FCA exposes roughly 2K financial scams in just one year

abdelaziz Fathi

The Financial Conduct Authority (FCA) has issued multiple warnings to ‎investors advising them not to use the services of several clone/unregulated ‎brokerage firms.‎

The latest regulatory flurry includes forex ‎brokers, asset managers and crypto websites that appear to be soliciting and/or accepting funds ‎from UK residents without having obtained FCA ‎registration.‎

The regulator has warned against a firm called SAXOFX-24. Although the FCA didn’t actually come out and say it, but the copycat broker is apparently posing as a regulated firm to convince local traders that it was the authorized online trading firm that had contacted them.

SAXOFX was not only identifying itself as a well-known online trading company under false pretenses, but it was operating without authorization as well. That alone is a major violation of British law.

Where the FCA identifies fraudulent websites, it is proactive in requesting the website host shut them down, though it does not have the powers to force them to. Between May 2021 and April 2022, the FCA added 1,966 possible scams to its consumer warning list – over a third more than during the same period the previous year.

Clone firms are not an unusual occurrence in the industry, ‎as fraudsters have grown increasingly resourceful in recent ‎years. In a cloned scam, the fraudsters copy or “clone” a legitimate website.
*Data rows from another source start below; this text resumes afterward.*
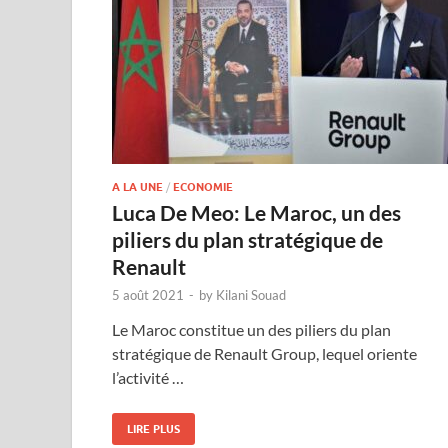
A LA UNE
/
ECONOMIE
Luca De Meo: Le Maroc, un des
piliers du plan stratégique de
Renault
5 août 2021
-
by
Kilani Souad
Le Maroc constitue un des piliers du plan
stratégique de Renault Group, lequel oriente
l’activité …
LIRE PLUS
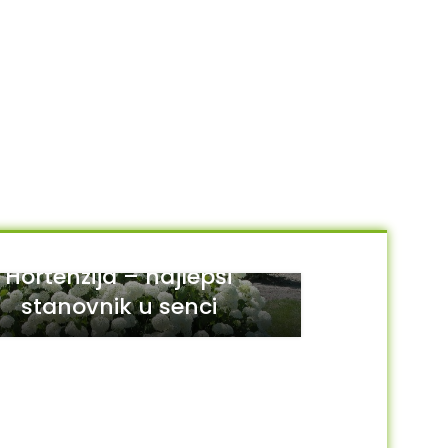
Hortenzija – najlepši
stanovnik u senci
29
JUL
The copy of the website can be astonishingly exact, or just an approximation with copied logos, but the intent is ultimately to separate victims from their money, credit card number, or login credentials.

The FCA encourages traders or those considering online trading to exercise caution, strongly advising against funding an account or investing with them. Anyone who chooses to sign up with the impostor should bear in mind that they will not receive the financial authorities’ assistance should things go awry.

Separately, the City watchdog has also warned against CRYPTO FUTURE INVEST and Financed FX Trades, which were flagged for operating and targeting UK citizens without a license. The FCA pointed out that these companies are based out of undisclosed jurisdictions while soliciting its clients using their websites.

The warning is another step in the FCA’s tireless efforts to crack down on unregulated firms posing as legitimate approved businesses with full force. The regulator has previously issued warnings against similar companies, urging the public to beware of firms working outside the law and without the proper necessary approvals and licenses.